**What to do**. For the listing below, the answer is an exact retyping of the lines from the one with "Externe Inhalte [checkbox] (321, 164)" through the one with "Kontakt (563, 34)", both included, without pictures.

[[ Supplied material, beginning ]]

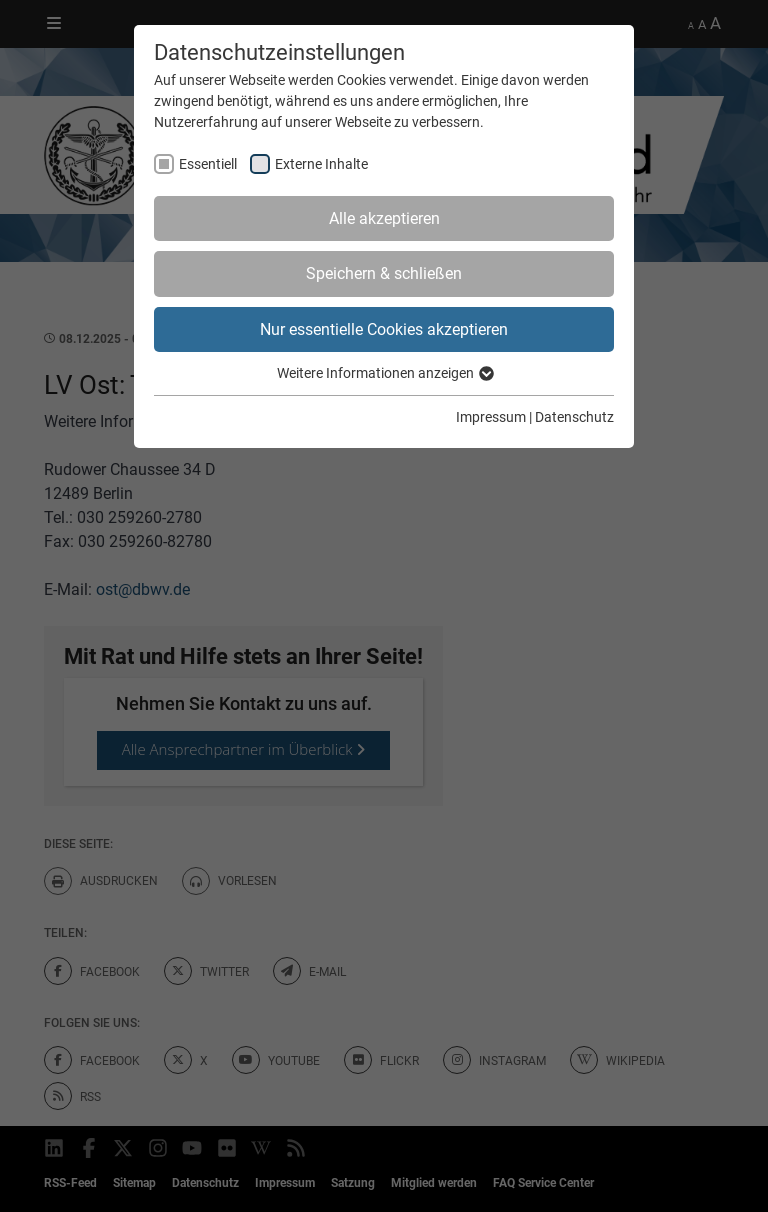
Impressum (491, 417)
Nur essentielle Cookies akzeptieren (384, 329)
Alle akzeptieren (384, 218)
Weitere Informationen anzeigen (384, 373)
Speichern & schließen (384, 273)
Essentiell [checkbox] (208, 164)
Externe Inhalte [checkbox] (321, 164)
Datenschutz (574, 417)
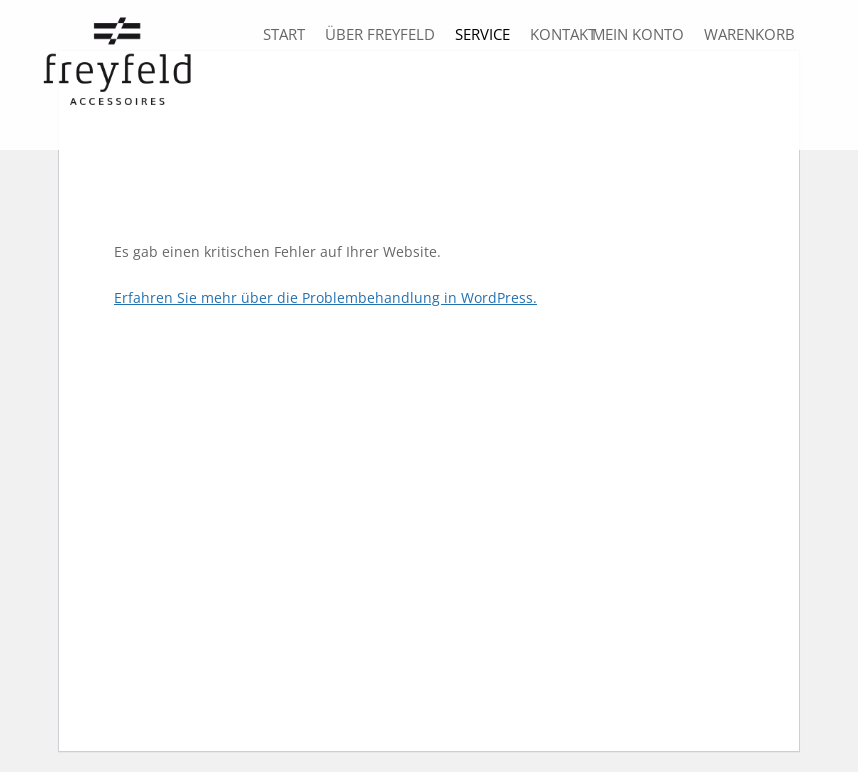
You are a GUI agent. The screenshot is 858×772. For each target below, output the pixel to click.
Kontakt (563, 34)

[[ Supplied material, end ]]
[[ Supplied material, beginning ]]

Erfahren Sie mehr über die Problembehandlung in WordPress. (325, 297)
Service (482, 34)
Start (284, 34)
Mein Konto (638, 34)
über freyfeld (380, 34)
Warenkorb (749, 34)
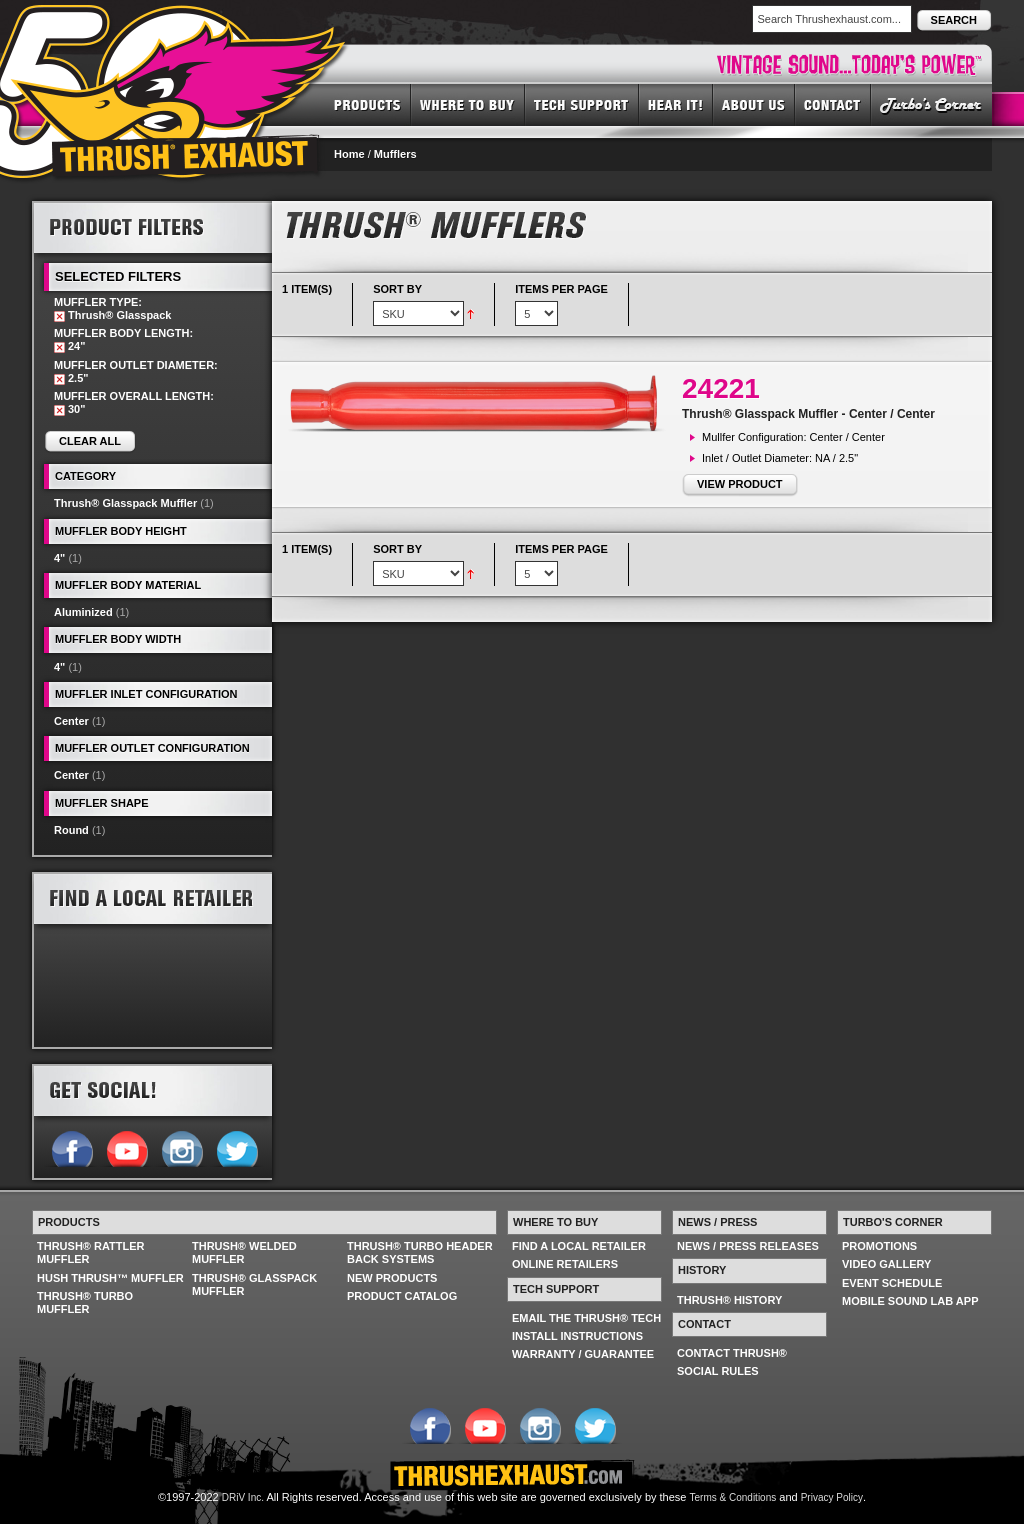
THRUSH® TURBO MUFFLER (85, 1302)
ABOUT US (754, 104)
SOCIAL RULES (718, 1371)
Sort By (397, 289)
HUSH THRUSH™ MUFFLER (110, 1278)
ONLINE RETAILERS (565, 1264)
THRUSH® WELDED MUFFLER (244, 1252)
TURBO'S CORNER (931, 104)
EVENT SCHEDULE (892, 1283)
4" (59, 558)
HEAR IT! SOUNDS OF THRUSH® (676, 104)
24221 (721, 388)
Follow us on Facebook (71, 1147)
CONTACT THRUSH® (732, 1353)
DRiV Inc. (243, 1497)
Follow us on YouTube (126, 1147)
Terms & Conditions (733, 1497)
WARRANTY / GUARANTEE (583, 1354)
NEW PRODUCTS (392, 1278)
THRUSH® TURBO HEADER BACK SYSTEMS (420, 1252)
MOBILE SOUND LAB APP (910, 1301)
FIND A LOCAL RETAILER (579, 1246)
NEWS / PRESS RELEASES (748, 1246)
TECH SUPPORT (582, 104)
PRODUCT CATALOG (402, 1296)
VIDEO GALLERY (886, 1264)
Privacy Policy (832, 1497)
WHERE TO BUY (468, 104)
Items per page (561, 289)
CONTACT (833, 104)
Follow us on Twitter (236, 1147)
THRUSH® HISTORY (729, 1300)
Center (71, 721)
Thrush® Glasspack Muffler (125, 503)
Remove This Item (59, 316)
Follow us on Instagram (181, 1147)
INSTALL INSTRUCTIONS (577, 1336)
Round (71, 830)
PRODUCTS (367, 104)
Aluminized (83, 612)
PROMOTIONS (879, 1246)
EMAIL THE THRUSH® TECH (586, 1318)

[[ Supplied material, end ]]

**Problem solution**.
Externe Inhalte [checkbox] (321, 164)
Datenschutz (574, 417)
You are a GUI agent. The screenshot is 858×772. For each target below, output the pixel to click.
Kontakt (563, 34)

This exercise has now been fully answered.